Question

Which of the following has the maximum theoretical magnetic moment?
(A) ${{V}^{3+}}$
(B) $C{{r}^{3+}}$
(D) $T{{i}^{3+}}$
(D) $C{{o}^{3+}}$

Answer 1

Hint: To solve this, firstly write the electronic configuration of the given ions. Find out the number of unpaired electrons in each of them. To find out the magnetic moment you can use the formula- $\mu =\sqrt{n\left( n+2 \right)}\text{ BM}$, where n is the number of unpaired electrons and BM is the unit of the magnetic moment.

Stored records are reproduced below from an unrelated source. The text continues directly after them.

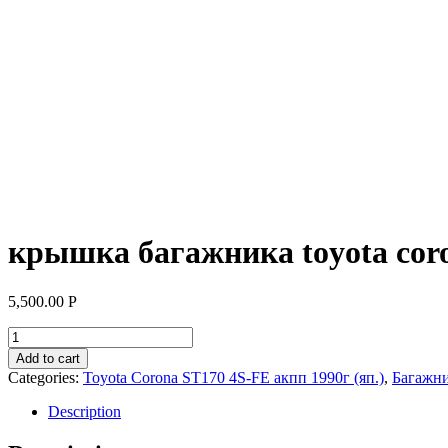
крышка багажника toyota coron
5,500.00
Р
крышка
багажника
Add to cart
toyota
Categories:
Toyota Corona ST170 4S-FE акпп 1990г (яп.)
,
Багажн
corona
st170
Description
(
тойота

Complete step by step solution:
We know that magnetic moment is the tendency of a certain pattern in which the atoms are arranged in an orbital.
To find out the maximum magnetic moments among the given ions, we will discuss each of them one by one.
Firstly we have ${{V}^{3+}}$.
Vanadium lies in the first transition series i.e. in the 3d series and we can write its electronic configuration as $\left[ Ar \right]3{{d}^{3}}4{{s}^{2}}$.
Now for the 3+ ion, it will become $\left[ Ar \right]3{{d}^{2}}$. We can see from the electronic configuration that there are two unpaired electrons.
We know that magnetic moment is given by, $\mu =\sqrt{n\left( n+2 \right)}\text{ BM}$.
Therefore, putting the value of n, which is the number of unpaired electrons, we will get-
$\mu =\sqrt{2\left( 2+2 \right)}\text{ BM=2}\text{.82 BM}$
Now, in the second option we have $C{{r}^{3+}}$.
Electronic configuration of chromium is- $\left[ Ar \right]3{{d}^{4}}4{{s}^{2}}$.
Electronic configuration of $C{{r}^{3+}}$ is -$\left[ Ar \right]3{{d}^{3}}$ . It has three unpaired electrons.
Therefore, magnetic moment = $\mu =\sqrt{3\left( 3+2 \right)}\text{ BM=3}\text{.87 BM}$
Then we have $T{{i}^{3+}}$.
Electronic configuration of titanium is -$\left[ Ar \right]3{{d}^{2}}4{{s}^{2}}$ .
Electronic configuration of $T{{i}^{3+}}$is -$\left[ Ar \right]3{{d}^{1}}$ . It has one unpaired electron.
Therefore, the magnetic moment is, $\mu =\sqrt{1\left( 1+2 \right)}\text{ BM=1}\text{.73 BM}$ .
And lastly, we have $C{{o}^{3+}}$.
Electronic configuration of cobalt is $\left[ Ar \right]3{{d}^{7}}4{{s}^{2}}$ .
Electronic configuration of $C{{o}^{3+}}$ is $\left[ Ar \right]3{{d}^{6}}$ . It has 4 unpaired electrons (as d-orbital have 5 subshells and the electrons fill up in the same spin first and then the opposite spin. One electron will be paired whereas the other 4 will be unpaired)
Therefore, magnetic moment is, $\mu =\sqrt{4\left( 4+2 \right)}\text{ BM=4}\text{.89 BM}$
We can see from the above calculation that the cobalt 3+ ion has the maximum theoretical magnetic moment among the given options.

Therefore, the correct answer is option [D] $C{{o}^{3+}}$.

Note: Here, the unit of the magnetic moment we have written BM which is Bohr magneton. It is the moment of the electrons. We have a similar unit for the moment of nuclei, proton and neutrons known as the neutron magneton. We can also solve the above question using the spin-only formula of the magnetic moment including spin number. The formula is $\mu =\sqrt{4S\left( S+1 \right)}\text{ BM}$ , where s is the spin of the electrons in the orbital.